April, I note at its near end, was/is National Poetry Month. I've been getting a poem a day in my e-mail, and so far, this has been the best one:
How to Read a Poem: Beginner's Manual
by Pamela Spiro Wagner
First, forget everything you have learned,
that poetry is difficult,
that it cannot be appreciated by the likes of you,
with your high school equivalency diploma,
your steel-tipped boots,
or your white-collar misunderstandings.
Do not assume meanings hidden from you:
the best poems mean what they say and say it.

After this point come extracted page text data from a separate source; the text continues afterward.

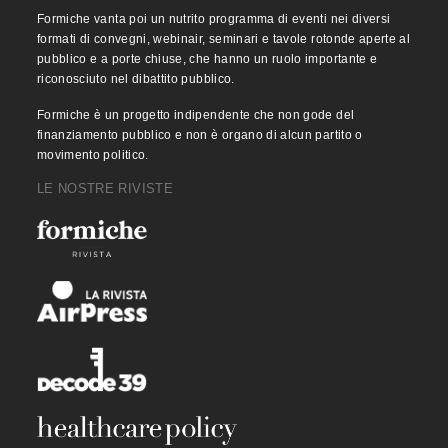
Formiche vanta poi un nutrito programma di eventi nei diversi
formati di convegni, webinair, seminari e tavole rotonde aperte al
pubblico e a porte chiuse, che hanno un ruolo importante e
riconosciuto nel dibattito pubblico.
Formiche è un progetto indipendente che non gode del
finanziamento pubblico e non è organo di alcun partito o
movimento politico.
LE NOSTRE RIVISTE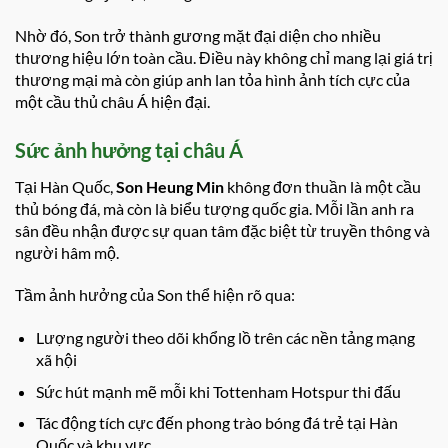
Nhờ đó, Son trở thành gương mặt đại diện cho nhiều
thương hiệu lớn toàn cầu. Điều này không chỉ mang lại giá trị
thương mại mà còn giúp anh lan tỏa hình ảnh tích cực của
một cầu thủ châu Á hiện đại.
Sức ảnh hưởng tại châu Á
Tại Hàn Quốc,
Son Heung Min
không đơn thuần là một cầu
thủ bóng đá, mà còn là biểu tượng quốc gia. Mỗi lần anh ra
sân đều nhận được sự quan tâm đặc biệt từ truyền thông và
người hâm mộ.
Tầm ảnh hưởng của Son thể hiện rõ qua:
Lượng người theo dõi khổng lồ trên các nền tảng mạng
xã hội
Sức hút mạnh mẽ mỗi khi Tottenham Hotspur thi đấu
Tác động tích cực đến phong trào bóng đá trẻ tại Hàn
Quốc và khu vực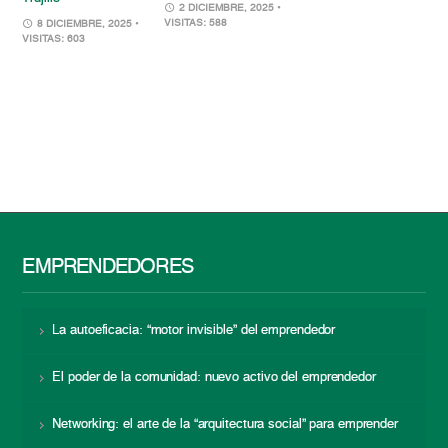
2 DICIEMBRE, 2025
•
VISITAS: 588
8 DICIEMBRE, 2025
•
VISITAS: 603
EMPRENDEDORES
La autoeficacia: “motor invisible” del emprendedor
El poder de la comunidad: nuevo activo del emprendedor
Networking: el arte de la “arquitectura social” para emprender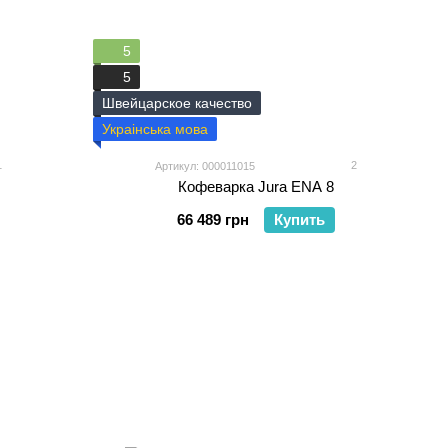
5
5
Швейцарское качество
Украінська мова
1
2
Артикул: 000011015
Кофеварка Jura ENA 8
66 489 грн
Купить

To read poetry requires only courage
enough to leap from the edge
Treat a poem like dirt,
humus rich and heavy from the garden.
Later it will become the fat tomatoes
and golden squash piled high upon your kitchen table.
Poetry demands surrender,
language saying what is true,
doing holy things to the ordinary.
Read just one poem a day.
Someday a book of poems may open in your hands
like a daffodil offering its cup
to the sun.
When you can name five poets
without including Bob Dylan,
when you exceed your quota
and don't even notice,
close this manual.
If more poems were like that, we'd likely have fewer people having allergic reactions at the prospect of poetry. My stance toward poetry is a lot like my perspective on any genre literature, like sci fi or fantasy--there's a lot of crap out there, but the good stuff is very fulfilling and makes up for the lesser quality dreck. It also, ideally, shows a slightly different way of thinking of the world and at its best, illustrates the many-faceted thing that is human nature.